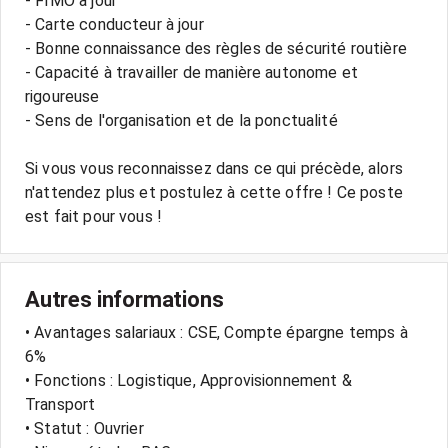
- FIMO à jour
- Carte conducteur à jour
- Bonne connaissance des règles de sécurité routière
- Capacité à travailler de manière autonome et
rigoureuse
- Sens de l'organisation et de la ponctualité
Si vous vous reconnaissez dans ce qui précède, alors
n'attendez plus et postulez à cette offre ! Ce poste
Autres informations
• Avantages salariaux : CSE, Compte épargne temps à
6%
• Fonctions : Logistique, Approvisionnement &
Transport
• Statut : Ouvrier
__________________________________________________
▸ **Problem details**:
The expected output is an exact copy of the lines from the top of the data above through the line containing "Autres informations", both included, with every picture omitted.

▸ **Output of the exercise**:
- FIMO à jour
- Carte conducteur à jour
- Bonne connaissance des règles de sécurité routière
- Capacité à travailler de manière autonome et
rigoureuse
- Sens de l'organisation et de la ponctualité
Si vous vous reconnaissez dans ce qui précède, alors
n'attendez plus et postulez à cette offre ! Ce poste
Autres informations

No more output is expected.